The records below need copying. Match each line exactly.

=-=-=-=-=

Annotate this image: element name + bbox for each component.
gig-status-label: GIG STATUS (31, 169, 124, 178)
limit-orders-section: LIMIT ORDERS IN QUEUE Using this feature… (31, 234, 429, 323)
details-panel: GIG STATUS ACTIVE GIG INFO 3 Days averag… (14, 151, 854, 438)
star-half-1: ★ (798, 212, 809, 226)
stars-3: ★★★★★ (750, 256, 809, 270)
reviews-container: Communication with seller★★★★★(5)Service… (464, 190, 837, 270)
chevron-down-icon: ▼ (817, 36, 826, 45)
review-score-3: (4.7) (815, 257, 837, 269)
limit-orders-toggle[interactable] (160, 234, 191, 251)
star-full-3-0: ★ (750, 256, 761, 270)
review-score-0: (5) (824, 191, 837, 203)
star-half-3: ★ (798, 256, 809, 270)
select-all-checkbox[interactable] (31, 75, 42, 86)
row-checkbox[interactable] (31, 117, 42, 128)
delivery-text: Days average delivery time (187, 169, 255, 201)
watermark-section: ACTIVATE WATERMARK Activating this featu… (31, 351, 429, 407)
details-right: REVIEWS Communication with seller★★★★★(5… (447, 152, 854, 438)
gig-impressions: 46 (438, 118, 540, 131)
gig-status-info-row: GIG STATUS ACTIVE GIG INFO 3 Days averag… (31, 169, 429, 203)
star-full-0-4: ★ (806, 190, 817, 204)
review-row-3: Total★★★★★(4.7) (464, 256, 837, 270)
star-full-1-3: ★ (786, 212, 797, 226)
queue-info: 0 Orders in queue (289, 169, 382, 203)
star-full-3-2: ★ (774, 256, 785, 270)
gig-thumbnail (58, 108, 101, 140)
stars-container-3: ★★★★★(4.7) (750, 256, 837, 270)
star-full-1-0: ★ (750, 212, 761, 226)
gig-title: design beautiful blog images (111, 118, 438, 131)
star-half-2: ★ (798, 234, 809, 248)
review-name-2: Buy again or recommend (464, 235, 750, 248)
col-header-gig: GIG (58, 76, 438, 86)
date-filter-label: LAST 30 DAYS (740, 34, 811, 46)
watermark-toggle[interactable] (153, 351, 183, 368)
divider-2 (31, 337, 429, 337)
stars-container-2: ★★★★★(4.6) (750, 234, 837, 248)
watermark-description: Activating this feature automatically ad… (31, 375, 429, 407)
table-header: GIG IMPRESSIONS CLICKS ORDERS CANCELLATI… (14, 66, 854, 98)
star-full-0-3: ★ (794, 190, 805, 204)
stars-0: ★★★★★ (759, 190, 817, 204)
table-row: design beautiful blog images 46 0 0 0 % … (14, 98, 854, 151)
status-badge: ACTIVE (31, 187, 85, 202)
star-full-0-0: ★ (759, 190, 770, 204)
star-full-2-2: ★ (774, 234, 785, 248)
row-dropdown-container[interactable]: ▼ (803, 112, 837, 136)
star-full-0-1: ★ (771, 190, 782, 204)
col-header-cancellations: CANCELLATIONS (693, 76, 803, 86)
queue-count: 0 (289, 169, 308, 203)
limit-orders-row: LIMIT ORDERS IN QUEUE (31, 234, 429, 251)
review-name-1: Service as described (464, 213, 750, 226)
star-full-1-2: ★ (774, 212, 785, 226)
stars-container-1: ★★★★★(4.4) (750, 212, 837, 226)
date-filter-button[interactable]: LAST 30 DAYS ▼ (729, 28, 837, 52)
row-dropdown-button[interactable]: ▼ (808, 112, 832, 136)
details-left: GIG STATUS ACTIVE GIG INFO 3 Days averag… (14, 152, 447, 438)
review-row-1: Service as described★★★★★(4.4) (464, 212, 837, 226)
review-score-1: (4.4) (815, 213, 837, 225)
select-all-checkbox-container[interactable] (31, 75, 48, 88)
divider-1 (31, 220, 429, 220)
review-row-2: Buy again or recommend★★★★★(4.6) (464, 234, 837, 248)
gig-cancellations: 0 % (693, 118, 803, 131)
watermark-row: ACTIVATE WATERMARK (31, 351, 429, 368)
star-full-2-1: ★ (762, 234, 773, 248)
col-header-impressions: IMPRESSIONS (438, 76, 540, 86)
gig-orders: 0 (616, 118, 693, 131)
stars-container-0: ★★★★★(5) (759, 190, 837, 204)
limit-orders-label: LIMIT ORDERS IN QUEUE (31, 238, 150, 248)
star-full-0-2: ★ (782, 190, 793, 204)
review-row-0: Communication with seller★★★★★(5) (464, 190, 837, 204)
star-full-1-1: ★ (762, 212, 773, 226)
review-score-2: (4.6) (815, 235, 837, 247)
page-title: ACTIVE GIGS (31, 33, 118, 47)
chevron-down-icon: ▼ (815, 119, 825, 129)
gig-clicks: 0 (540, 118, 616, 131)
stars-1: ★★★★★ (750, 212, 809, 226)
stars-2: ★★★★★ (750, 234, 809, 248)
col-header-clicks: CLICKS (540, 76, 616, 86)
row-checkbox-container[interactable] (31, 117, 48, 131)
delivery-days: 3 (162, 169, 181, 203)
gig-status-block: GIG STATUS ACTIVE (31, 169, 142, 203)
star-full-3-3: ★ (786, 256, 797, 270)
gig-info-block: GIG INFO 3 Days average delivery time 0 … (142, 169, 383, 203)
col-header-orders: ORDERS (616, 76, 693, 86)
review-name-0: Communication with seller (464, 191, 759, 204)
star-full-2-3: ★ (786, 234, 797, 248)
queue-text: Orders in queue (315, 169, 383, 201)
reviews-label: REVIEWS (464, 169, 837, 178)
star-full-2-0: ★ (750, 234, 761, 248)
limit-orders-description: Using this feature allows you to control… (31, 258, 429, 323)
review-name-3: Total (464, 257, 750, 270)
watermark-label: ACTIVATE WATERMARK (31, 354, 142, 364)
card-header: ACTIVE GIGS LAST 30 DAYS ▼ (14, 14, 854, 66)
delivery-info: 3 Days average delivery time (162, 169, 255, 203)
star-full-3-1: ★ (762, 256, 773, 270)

=-=-=-=-=

Exercise response:
Annotate this image: element name + bbox for each component.
gig-status-label: GIG STATUS (31, 169, 124, 178)
limit-orders-section: LIMIT ORDERS IN QUEUE Using this feature… (31, 234, 429, 323)
details-panel: GIG STATUS ACTIVE GIG INFO 3 Days averag… (14, 151, 854, 438)
star-half-1: ★ (798, 212, 809, 226)
stars-3: ★★★★★ (750, 256, 809, 270)
reviews-container: Communication with seller★★★★★(5)Service… (464, 190, 837, 270)
chevron-down-icon: ▼ (817, 36, 826, 45)
review-score-3: (4.7) (815, 257, 837, 269)
limit-orders-toggle[interactable] (160, 234, 191, 251)
star-full-3-0: ★ (750, 256, 761, 270)
review-score-0: (5) (824, 191, 837, 203)
star-half-3: ★ (798, 256, 809, 270)
select-all-checkbox[interactable] (31, 75, 42, 86)
row-checkbox[interactable] (31, 117, 42, 128)
delivery-text: Days average delivery time (187, 169, 255, 201)
watermark-section: ACTIVATE WATERMARK Activating this featu… (31, 351, 429, 407)
details-right: REVIEWS Communication with seller★★★★★(5… (447, 152, 854, 438)
gig-impressions: 46 (438, 118, 540, 131)
gig-status-info-row: GIG STATUS ACTIVE GIG INFO 3 Days averag… (31, 169, 429, 203)
star-full-0-4: ★ (806, 190, 817, 204)
review-row-3: Total★★★★★(4.7) (464, 256, 837, 270)
star-full-1-3: ★ (786, 212, 797, 226)
queue-info: 0 Orders in queue (289, 169, 382, 203)
star-full-3-2: ★ (774, 256, 785, 270)
gig-thumbnail (58, 108, 101, 140)
stars-container-3: ★★★★★(4.7) (750, 256, 837, 270)
star-full-1-0: ★ (750, 212, 761, 226)
gig-title: design beautiful blog images (111, 118, 438, 131)
star-half-2: ★ (798, 234, 809, 248)
review-name-2: Buy again or recommend (464, 235, 750, 248)
col-header-gig: GIG (58, 76, 438, 86)
date-filter-label: LAST 30 DAYS (740, 34, 811, 46)
watermark-toggle[interactable] (153, 351, 183, 368)
divider-2 (31, 337, 429, 337)
stars-container-2: ★★★★★(4.6) (750, 234, 837, 248)
watermark-description: Activating this feature automatically ad… (31, 375, 429, 407)
table-header: GIG IMPRESSIONS CLICKS ORDERS CANCELLATI… (14, 66, 854, 98)
star-full-0-3: ★ (794, 190, 805, 204)
stars-0: ★★★★★ (759, 190, 817, 204)
table-row: design beautiful blog images 46 0 0 0 % … (14, 98, 854, 151)
status-badge: ACTIVE (31, 187, 85, 202)
star-full-0-0: ★ (759, 190, 770, 204)
star-full-2-2: ★ (774, 234, 785, 248)
row-dropdown-container[interactable]: ▼ (803, 112, 837, 136)
star-full-0-1: ★ (771, 190, 782, 204)
col-header-cancellations: CANCELLATIONS (693, 76, 803, 86)
queue-count: 0 (289, 169, 308, 203)
limit-orders-row: LIMIT ORDERS IN QUEUE (31, 234, 429, 251)
review-name-1: Service as described (464, 213, 750, 226)
star-full-1-2: ★ (774, 212, 785, 226)
stars-container-1: ★★★★★(4.4) (750, 212, 837, 226)
date-filter-button[interactable]: LAST 30 DAYS ▼ (729, 28, 837, 52)
row-dropdown-button[interactable]: ▼ (808, 112, 832, 136)
details-left: GIG STATUS ACTIVE GIG INFO 3 Days averag… (14, 152, 447, 438)
review-row-1: Service as described★★★★★(4.4) (464, 212, 837, 226)
review-score-1: (4.4) (815, 213, 837, 225)
select-all-checkbox-container[interactable] (31, 75, 48, 88)
divider-1 (31, 220, 429, 220)
review-row-2: Buy again or recommend★★★★★(4.6) (464, 234, 837, 248)
gig-cancellations: 0 % (693, 118, 803, 131)
watermark-row: ACTIVATE WATERMARK (31, 351, 429, 368)
star-full-2-1: ★ (762, 234, 773, 248)
col-header-impressions: IMPRESSIONS (438, 76, 540, 86)
gig-orders: 0 (616, 118, 693, 131)
stars-container-0: ★★★★★(5) (759, 190, 837, 204)
limit-orders-label: LIMIT ORDERS IN QUEUE (31, 238, 150, 248)
star-full-0-2: ★ (782, 190, 793, 204)
review-row-0: Communication with seller★★★★★(5) (464, 190, 837, 204)
star-full-1-1: ★ (762, 212, 773, 226)
review-score-2: (4.6) (815, 235, 837, 247)
page-title: ACTIVE GIGS (31, 33, 118, 47)
chevron-down-icon: ▼ (815, 119, 825, 129)
gig-clicks: 0 (540, 118, 616, 131)
stars-1: ★★★★★ (750, 212, 809, 226)
stars-2: ★★★★★ (750, 234, 809, 248)
col-header-clicks: CLICKS (540, 76, 616, 86)
row-checkbox-container[interactable] (31, 117, 48, 131)
delivery-days: 3 (162, 169, 181, 203)
gig-status-block: GIG STATUS ACTIVE (31, 169, 142, 203)
star-full-3-3: ★ (786, 256, 797, 270)
gig-info-block: GIG INFO 3 Days average delivery time 0 … (142, 169, 383, 203)
col-header-orders: ORDERS (616, 76, 693, 86)
review-name-0: Communication with seller (464, 191, 759, 204)
star-full-2-3: ★ (786, 234, 797, 248)
queue-text: Orders in queue (315, 169, 383, 201)
reviews-label: REVIEWS (464, 169, 837, 178)
star-full-2-0: ★ (750, 234, 761, 248)
limit-orders-description: Using this feature allows you to control… (31, 258, 429, 323)
review-name-3: Total (464, 257, 750, 270)
watermark-label: ACTIVATE WATERMARK (31, 354, 142, 364)
card-header: ACTIVE GIGS LAST 30 DAYS ▼ (14, 14, 854, 66)
delivery-info: 3 Days average delivery time (162, 169, 255, 203)
star-full-3-1: ★ (762, 256, 773, 270)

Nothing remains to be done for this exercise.